**Task item**
As you print the data below, keep every line exactly as it is and leave the images behind.

**Information provided**
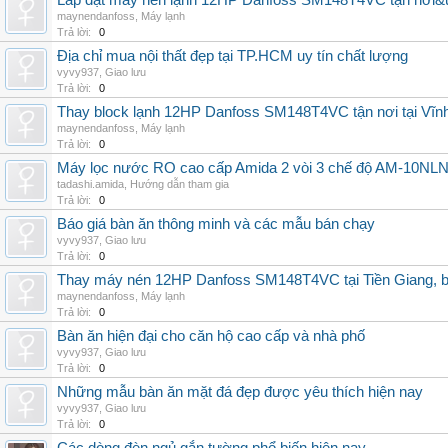
Lắp đặt máy nén lạnh 12HP Danfoss SM148T4VC tận nơi&uy
maynendanfoss
,
Máy lạnh
Trả lời:
0
Địa chỉ mua nội thất đẹp tại TP.HCM uy tín chất lượng
vyvy937
,
Giao lưu
Trả lời:
0
Thay block lạnh 12HP Danfoss SM148T4VC tận nơi tại Vĩnh 
maynendanfoss
,
Máy lạnh
Trả lời:
0
Máy lọc nước RO cao cấp Amida 2 vòi 3 chế độ AM-10NLNB2
tadashi.amida
,
Hướng dẫn tham gia
Trả lời:
0
Báo giá bàn ăn thông minh và các mẫu bán chạy
vyvy937
,
Giao lưu
Trả lời:
0
Thay máy nén 12HP Danfoss SM148T4VC tại Tiền Giang, b
maynendanfoss
,
Máy lạnh
Trả lời:
0
Bàn ăn hiện đại cho căn hộ cao cấp và nhà phố
vyvy937
,
Giao lưu
Trả lời:
0
Những mẫu bàn ăn mặt đá đẹp được yêu thích hiện nay
vyvy937
,
Giao lưu
Trả lời:
0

**Solution to the problem**
Lắp đặt máy nén lạnh 12HP Danfoss SM148T4VC tận nơi&uy
maynendanfoss
,
Máy lạnh
Trả lời:
0
Địa chỉ mua nội thất đẹp tại TP.HCM uy tín chất lượng
vyvy937
,
Giao lưu
Trả lời:
0
Thay block lạnh 12HP Danfoss SM148T4VC tận nơi tại Vĩnh 
maynendanfoss
,
Máy lạnh
Trả lời:
0
Máy lọc nước RO cao cấp Amida 2 vòi 3 chế độ AM-10NLNB2
tadashi.amida
,
Hướng dẫn tham gia
Trả lời:
0
Báo giá bàn ăn thông minh và các mẫu bán chạy
vyvy937
,
Giao lưu
Trả lời:
0
Thay máy nén 12HP Danfoss SM148T4VC tại Tiền Giang, b
maynendanfoss
,
Máy lạnh
Trả lời:
0
Bàn ăn hiện đại cho căn hộ cao cấp và nhà phố
vyvy937
,
Giao lưu
Trả lời:
0
Những mẫu bàn ăn mặt đá đẹp được yêu thích hiện nay
vyvy937
,
Giao lưu
Trả lời:
0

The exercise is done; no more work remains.